I've been minorly laid up for a few days, binge-watching old TV series because that's about all that my brain can handle. Specifically, The West Wing. I am no longer subject to Article 88 of the Uniform Code of Military Justice, so I can… colorfully… express my despair that the political leadership of this nation (especially, but far from only, the Heffalumps) has turned that sober, enthusiastic series exploring and extolling the merits of governing in good faith, even through profound disagreements, into something with less plausibility than even the worst stuff on the SyFy channel.
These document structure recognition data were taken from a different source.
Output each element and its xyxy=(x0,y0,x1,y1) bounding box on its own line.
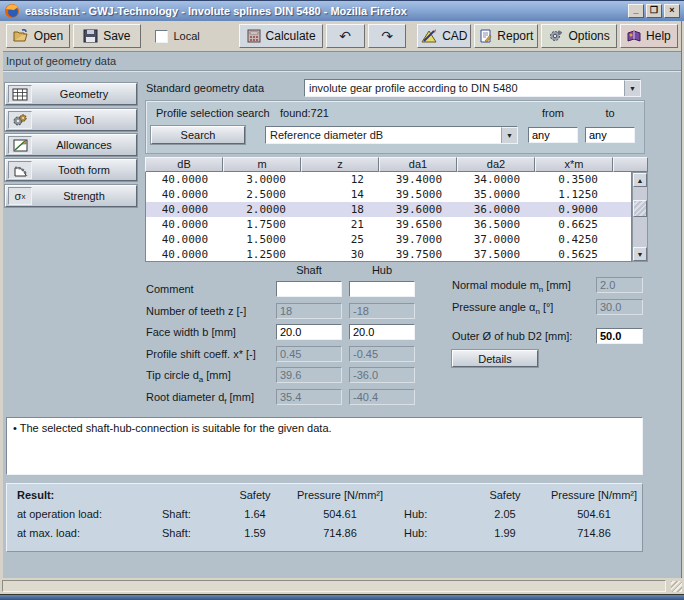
message-text: The selected shaft-hub-connection is sui… xyxy=(20,422,332,434)
cell: 40.0000 xyxy=(146,232,224,247)
tip-circle-hub-value xyxy=(349,367,415,383)
face-width-hub-input[interactable] xyxy=(349,324,415,340)
chevron-down-icon[interactable]: ▼ xyxy=(501,127,517,143)
status-bar xyxy=(0,578,684,594)
cell: 37.5000 xyxy=(458,247,536,262)
table-row[interactable]: 40.00001.25003039.750037.50000.5625 xyxy=(146,247,631,262)
hub-pressure-value: 714.86 xyxy=(544,527,644,539)
details-button-label: Details xyxy=(478,353,512,365)
result-row-label: at operation load: xyxy=(17,508,162,520)
local-checkbox[interactable] xyxy=(155,30,168,43)
profile-shift-shaft-value xyxy=(276,346,342,362)
sidebar-item-tool[interactable]: Tool xyxy=(5,109,137,131)
face-width-label: Face width b [mm] xyxy=(146,324,236,340)
open-button[interactable]: Open xyxy=(6,24,70,48)
sidebar-item-strength[interactable]: σx Strength xyxy=(5,185,137,207)
cell: 1.2500 xyxy=(224,247,302,262)
cell: 40.0000 xyxy=(146,172,224,187)
outer-hub-diameter-input[interactable] xyxy=(596,328,643,344)
table-row-selected[interactable]: 40.00002.00001839.600036.00000.9000 xyxy=(146,202,631,217)
sidebar-item-label: Tool xyxy=(32,114,136,126)
calculate-button[interactable]: Calculate xyxy=(239,24,322,48)
hub-pressure-value: 504.61 xyxy=(544,508,644,520)
cell: 39.7500 xyxy=(380,247,458,262)
options-button[interactable]: Options xyxy=(541,24,617,48)
cad-label: CAD xyxy=(442,29,467,43)
app-window: eassistant - GWJ-Technology - Involute s… xyxy=(0,0,684,600)
sidebar-item-tooth-form[interactable]: Tooth form xyxy=(5,159,137,181)
sidebar-item-allowances[interactable]: Allowances xyxy=(5,134,137,156)
maximize-button[interactable]: ❐ xyxy=(646,4,662,18)
minimize-button[interactable]: _ xyxy=(628,4,644,18)
search-criteria-value: Reference diameter dB xyxy=(266,129,501,141)
close-button[interactable]: × xyxy=(664,4,680,18)
search-to-input[interactable] xyxy=(585,127,635,143)
column-header[interactable]: da2 xyxy=(457,157,535,172)
table-row[interactable]: 40.00001.50002539.700037.00000.4250 xyxy=(146,232,631,247)
comment-shaft-input[interactable] xyxy=(276,281,342,297)
report-button[interactable]: Report xyxy=(474,24,538,48)
safety-header: Safety xyxy=(466,489,544,501)
safety-header: Safety xyxy=(224,489,286,501)
cell: 40.0000 xyxy=(146,187,224,202)
column-header[interactable]: m xyxy=(223,157,301,172)
face-width-shaft-input[interactable] xyxy=(276,324,342,340)
search-from-input[interactable] xyxy=(528,127,578,143)
scroll-down-icon[interactable]: ▼ xyxy=(633,247,647,261)
help-button[interactable]: Help xyxy=(620,24,678,48)
column-header[interactable]: z xyxy=(301,157,379,172)
cell: 21 xyxy=(302,217,380,232)
calculate-label: Calculate xyxy=(266,29,316,43)
standard-geometry-select[interactable]: involute gear profile according to DIN 5… xyxy=(304,79,641,97)
save-disk-icon xyxy=(83,29,98,43)
redo-button[interactable]: ↷ xyxy=(368,24,407,48)
sidebar-item-geometry[interactable]: Geometry xyxy=(5,83,137,105)
cell: 30 xyxy=(302,247,380,262)
normal-module-label: Normal module mn [mm] xyxy=(452,277,571,293)
cell: 40.0000 xyxy=(146,247,224,262)
column-header[interactable]: x*m xyxy=(535,157,613,172)
teeth-hub-value xyxy=(349,303,415,319)
table-row[interactable]: 40.00001.75002139.650036.50000.6625 xyxy=(146,217,631,232)
result-title: Result: xyxy=(17,489,162,501)
help-label: Help xyxy=(646,29,671,43)
sidebar-item-label: Geometry xyxy=(32,88,136,100)
shaft-safety-value: 1.59 xyxy=(224,527,286,539)
pressure-angle-value xyxy=(596,299,643,315)
redo-icon: ↷ xyxy=(381,29,393,43)
details-button[interactable]: Details xyxy=(452,350,538,367)
profile-shift-label: Profile shift coeff. x* [-] xyxy=(146,346,256,362)
save-button[interactable]: Save xyxy=(73,24,141,48)
search-button[interactable]: Search xyxy=(151,126,245,144)
scrollbar-thumb[interactable] xyxy=(633,200,647,217)
pressure-header: Pressure [N/mm²] xyxy=(286,489,394,501)
report-label: Report xyxy=(497,29,533,43)
chevron-down-icon[interactable]: ▼ xyxy=(624,80,640,96)
cad-ruler-pencil-icon xyxy=(421,29,437,43)
table-scrollbar[interactable]: ▲ ▼ xyxy=(632,172,648,262)
result-row-label: at max. load: xyxy=(17,527,162,539)
cell: 1.1250 xyxy=(536,187,614,202)
search-title: Profile selection search xyxy=(156,105,270,121)
cell: 39.7000 xyxy=(380,232,458,247)
table-row[interactable]: 40.00002.50001439.500035.00001.1250 xyxy=(146,187,631,202)
comment-hub-input[interactable] xyxy=(349,281,415,297)
tip-circle-shaft-value xyxy=(276,367,342,383)
column-header[interactable]: da1 xyxy=(379,157,457,172)
cell: 0.9000 xyxy=(536,202,614,217)
scroll-up-icon[interactable]: ▲ xyxy=(633,173,647,187)
undo-button[interactable]: ↶ xyxy=(326,24,365,48)
local-checkbox-group[interactable]: Local xyxy=(155,30,224,43)
pressure-angle-label: Pressure angle αn [°] xyxy=(452,299,553,315)
resize-grip-icon[interactable] xyxy=(671,581,682,592)
cell: 40.0000 xyxy=(146,202,224,217)
table-row[interactable]: 40.00003.00001239.400034.00000.3500 xyxy=(146,172,631,187)
tool-gears-icon xyxy=(8,111,32,129)
column-header[interactable]: dB xyxy=(145,157,223,172)
toolbar: Open Save Local Calcul xyxy=(0,21,684,52)
allowances-chart-icon xyxy=(8,136,32,154)
root-diameter-hub-value xyxy=(349,389,415,405)
search-criteria-select[interactable]: Reference diameter dB ▼ xyxy=(265,126,518,144)
cell: 0.4250 xyxy=(536,232,614,247)
cad-button[interactable]: CAD xyxy=(417,24,471,48)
Even pro wrestling.
Here's an example: Can you imagine the following conversation occurring in Washington between members of opposite parties?
President Bartlet You want another Brady?
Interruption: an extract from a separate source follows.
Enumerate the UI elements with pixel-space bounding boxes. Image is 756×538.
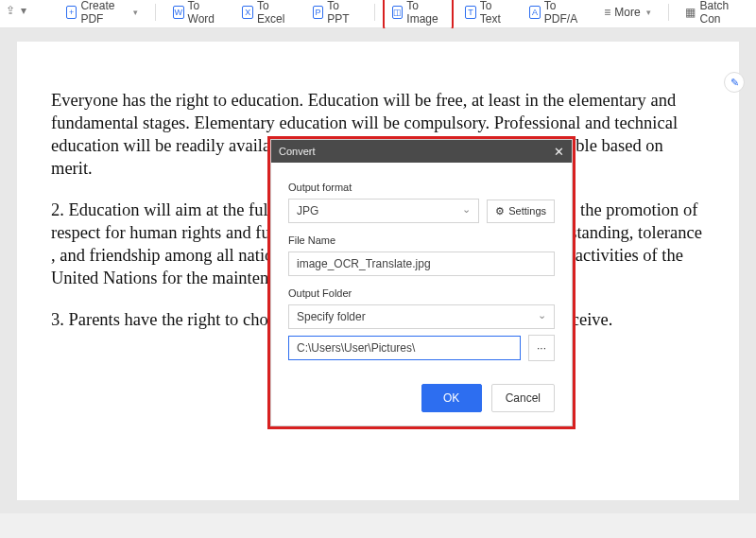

Judge Mulready Sure, just like you'd like another Ashland — who wouldn't? The court was at its best when Brady was fighting Ashland.
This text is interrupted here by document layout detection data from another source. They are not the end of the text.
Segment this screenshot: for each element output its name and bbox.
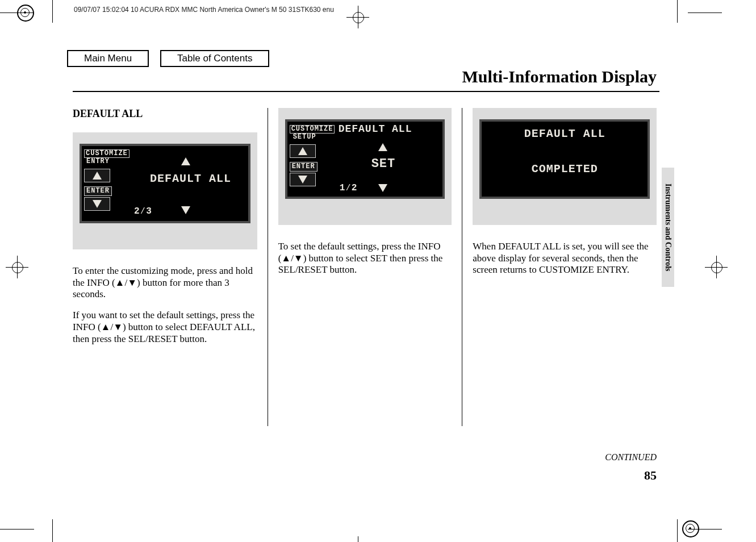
column-1: DEFAULT ALL CUSTOMIZE ENTRY ENTER DEFAUL…	[73, 108, 268, 426]
title-rule	[73, 91, 659, 92]
crop-mark	[677, 0, 678, 23]
lcd-fraction: 2⁄3	[134, 206, 152, 216]
down-arrow-icon	[298, 176, 307, 184]
lcd-main-text: SET	[371, 157, 396, 171]
body-paragraph: To set the default settings, press the I…	[278, 241, 452, 276]
page-number: 85	[644, 468, 657, 483]
registration-mark-icon	[682, 520, 699, 537]
body-paragraph: To enter the customizing mode, press and…	[73, 265, 257, 301]
page-title: Multi-Information Display	[462, 67, 657, 86]
up-arrow-icon	[378, 143, 387, 151]
down-arrow-icon	[181, 206, 190, 214]
up-arrow-icon	[181, 157, 190, 165]
lcd-label-setup: SETUP	[290, 134, 335, 141]
lcd-title-text: DEFAULT ALL	[482, 127, 648, 140]
body-paragraph: If you want to set the default settings,…	[73, 310, 257, 345]
lcd-title-text: DEFAULT ALL	[339, 123, 412, 135]
header-stamp: 09/07/07 15:02:04 10 ACURA RDX MMC North…	[74, 6, 334, 14]
crop-mark	[0, 529, 34, 530]
section-heading: DEFAULT ALL	[73, 108, 257, 120]
crop-mark	[688, 12, 722, 13]
column-2: CUSTOMIZE SETUP ENTER DEFAULT ALL SET 1⁄…	[268, 108, 462, 426]
body-paragraph: When DEFAULT ALL is set, you will see th…	[473, 241, 657, 276]
screen-illustration-1: CUSTOMIZE ENTRY ENTER DEFAULT ALL 2⁄3	[73, 132, 257, 249]
up-arrow-icon	[93, 172, 102, 180]
section-tab: Instruments and Controls	[662, 168, 674, 287]
crop-mark	[677, 519, 678, 542]
down-arrow-icon	[93, 200, 102, 208]
lcd-main-text: COMPLETED	[482, 162, 648, 176]
registration-mark-icon	[17, 5, 34, 22]
column-3: DEFAULT ALL COMPLETED When DEFAULT ALL i…	[462, 108, 657, 426]
down-arrow-icon	[378, 184, 387, 192]
lcd-label-entry: ENTRY	[84, 158, 130, 165]
crop-mark	[52, 519, 53, 542]
lcd-enter-label: ENTER	[290, 162, 318, 172]
lcd-main-text: DEFAULT ALL	[150, 172, 231, 185]
crop-mark	[52, 0, 53, 23]
continued-label: CONTINUED	[605, 452, 657, 462]
screen-illustration-2: CUSTOMIZE SETUP ENTER DEFAULT ALL SET 1⁄…	[278, 108, 452, 225]
main-menu-button[interactable]: Main Menu	[67, 50, 149, 67]
lcd-label-customize: CUSTOMIZE	[290, 125, 335, 134]
up-arrow-icon	[298, 147, 307, 155]
lcd-label-customize: CUSTOMIZE	[84, 149, 130, 158]
screen-illustration-3: DEFAULT ALL COMPLETED	[473, 108, 657, 225]
lcd-enter-label: ENTER	[84, 186, 112, 196]
lcd-fraction: 1⁄2	[340, 183, 358, 193]
toc-button[interactable]: Table of Contents	[160, 50, 269, 67]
President Bartlet Plenty of good law written by the voice of moderation.
Judge Mulready Who writes the extraordinary dissent? The one-man-minority opinion whose time hasn't come but 20 years later some circuit court clerk digs it up at three in the morning. Brennan railing against censorship. Harlan's Jeremiad on Jim Crow.
"The Supremes" (Season 5, Episode 17, aired 24 Mar 2004).
So fuck you Senator Turtle and your minions, your coreligionists in the view that the object of power is power (who either themselves forget, or want everyone to forget, that that phrase is in the context of a totalitarian dictatorship and not a democratic republic). That the extraordinary dissent — and not just in judicial opinions — doesn't just matter to some recent law-school graduate at 3 a.m., but is central to the entire concept of a democratic republic. And so is compromise.
So perhaps I wouldn't be violating Article 88 because I hold them so far beneath contempt. Not much of a defense.